(Extracted data entries)
● ● ● ● ●
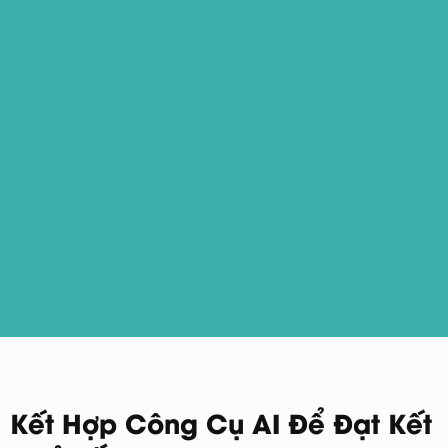
Kết Hợp Công Cụ AI Để Đạt Kết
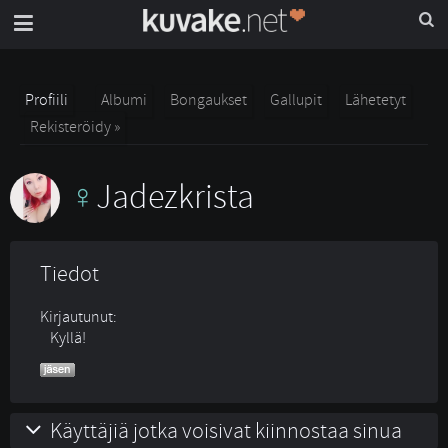
Profiili
Albumi
Bongaukset
Gallupit
Lähetetyt
Rekisteröidy »
Jadezkrista
Tiedot
Kirjautunut:
Kyllä!
Käyttäjiä jotka voisivat kiinnostaa sinua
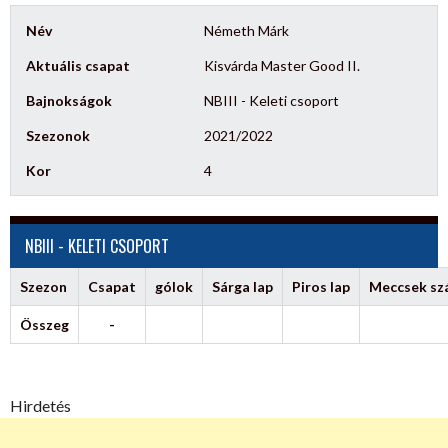
Név
Németh Márk
Aktuális csapat
Kisvárda Master Good II.
Bajnokságok
NBIII - Keleti csoport
Szezonok
2021/2022
Kor
4
NBIII - KELETI CSOPORT
Szezon
Csapat
gólok
Sárga lap
Piros lap
Meccsek s
Összeg
-
Hirdetés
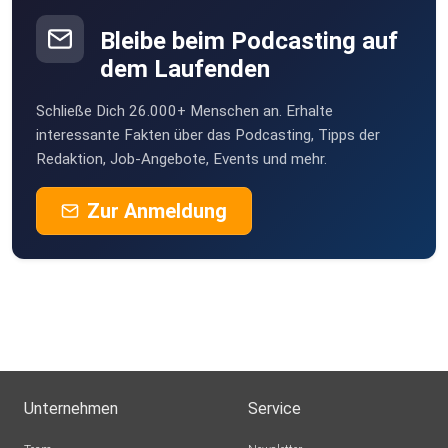
Bleibe beim Podcasting auf
dem Laufenden
Schließe Dich 26.000+ Menschen an. Erhalte
interessante Fakten über das Podcasting, Tipps der
Redaktion, Job-Angebote, Events und mehr.
Zur Anmeldung
Unternehmen
Service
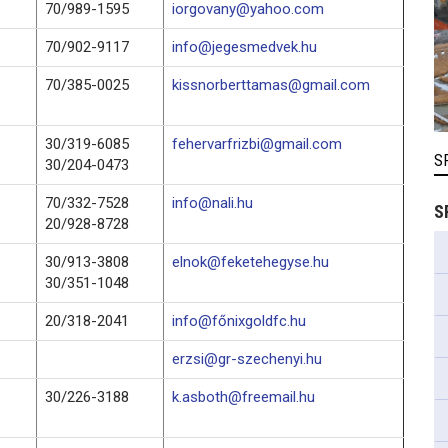
70/989-1595
iorgovany@yahoo.com
70/902-9117
info@jegesmedvek.hu
70/385-0025
kissnorberttamas@gmail.com
30/319-6085
fehervarfrizbi@gmail.com
S
30/204-0473
70/332-7528
info@nali.hu
S
20/928-8728
30/913-3808
elnok@feketehegyse.hu
30/351-1048
20/318-2041
info@főnixgoldfc.hu
erzsi@gr-szechenyi.hu
30/226-3188
k.asboth@freemail.hu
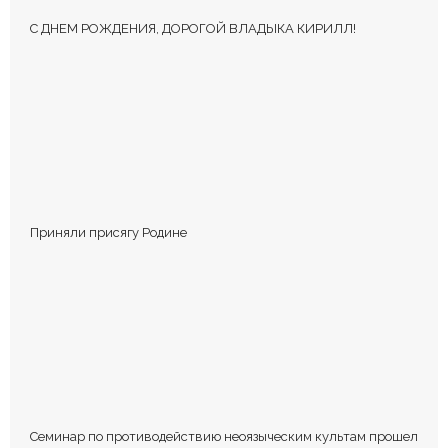
С ДНЕМ РОЖДЕНИЯ, ДОРОГОЙ ВЛАДЫКА КИРИЛЛ!
КОММЕНТИРОВАТЬ
Приняли присягу Родине
Сохранить моё имя, email и адрес сайта в этом браузере для
последующих моих комментариев.
Семинар по противодействию неоязыческим культам прошел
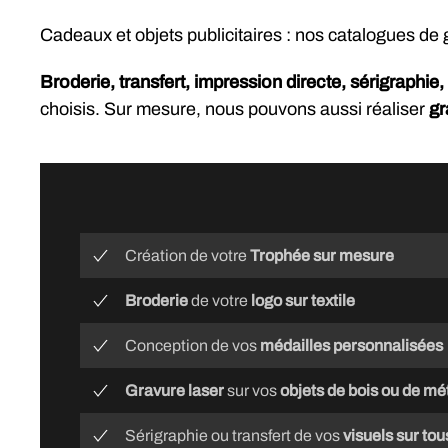
Cadeaux et objets publicitaires : nos catalogues d
Broderie, transfert, impression directe, sérigraphie,
choisis. Sur mesure, nous pouvons aussi réaliser
gr
Création de votre
Trophée sur mesure
Broderie
de votre
logo sur textile
Conception de vos
médailles personnalisées
Gravure laser
sur vos
objets de bois ou de mé
Sérigraphie ou transfert de vos
visuels sur tou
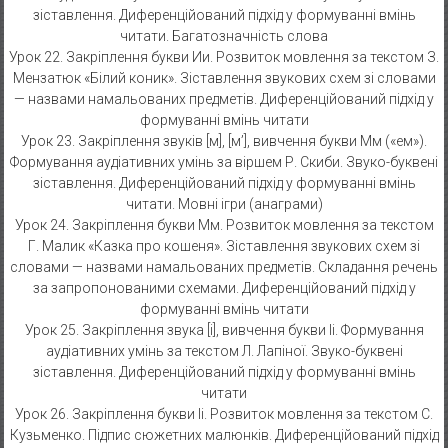
зіставлення. Диференційований підхід у формуванні вмінь
читати. Багатозначність слова
Урок 22. Закріплення букви Ии. Розвиток мовлення за текстом З.
Мензатюк «Білий коник». Зіставлення звукових схем зі словами
— назвами намальованих предметів. Диференційований підхід у
формуванні вмінь читати
Урок 23. Закріплення звуків [м], [м’], вивчення букви Мм («ем»).
Формування аудіативних умінь за віршем Р. Скиби. Звуко-буквені
зіставлення. Диференційований підхід у формуванні вмінь
читати. Мовні ігри (анаграми)
Урок 24. Закріплення букви Мм. Розвиток мовлення за текстом
Г. Малик «Казка про кошеня». Зіставлення звукових схем зі
словами — назвами намальованих предметів. Складання речень
за запропонованими схемами. Диференційований підхід у
формуванні вмінь читати
Урок 25. Закріплення звука [і], вивчення букви Іі. Формування
аудіативних умінь за текстом Л. Лапіної. Звуко-буквені
зіставлення. Диференційований підхід у формуванні вмінь
читати
Урок 26. Закріплення букви Іі. Розвиток мовлення за текстом С.
Кузьменко. Підпис сюжетних малюнків. Диференційований підхід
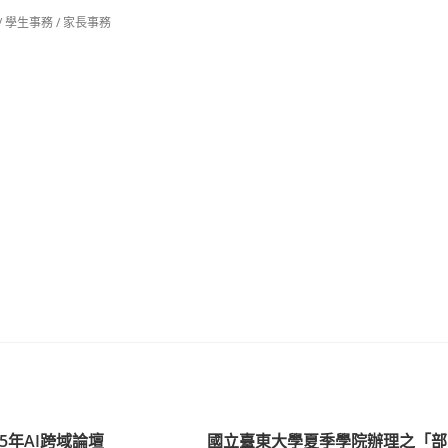
/
學生事務
/
家長事務
25年AI跨域論壇
國立臺東大學夏季學院辦理之「部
● ● ● ● ●
### Exercise
Which lines above include "objets"? Show each of them by copying it.

### Written reply
Cadeaux et objets publicitaires : nos catalogues d
objets de bois ou de mé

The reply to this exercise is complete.